▸ **EXERCISE**:
From the records below, work out how many lines carry the string "studijama". Leave out everything but the number.

▸ **SOURCE INFORMATION**:
···
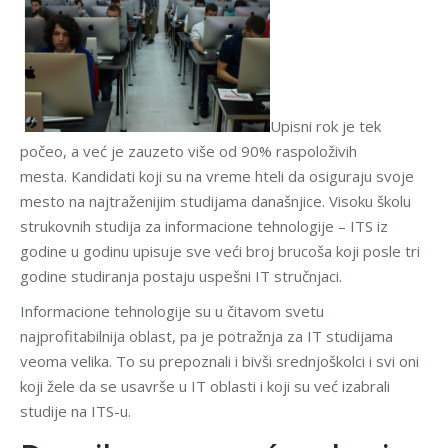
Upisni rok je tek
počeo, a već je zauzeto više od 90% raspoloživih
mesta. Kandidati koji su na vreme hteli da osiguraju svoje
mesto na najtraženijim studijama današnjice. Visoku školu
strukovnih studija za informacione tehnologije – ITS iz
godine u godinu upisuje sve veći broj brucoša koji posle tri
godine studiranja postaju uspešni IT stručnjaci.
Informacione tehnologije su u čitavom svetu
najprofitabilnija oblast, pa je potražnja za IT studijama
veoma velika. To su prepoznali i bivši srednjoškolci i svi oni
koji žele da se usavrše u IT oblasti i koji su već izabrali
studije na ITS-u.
···
▸ **EXERCISE RESULT**:
2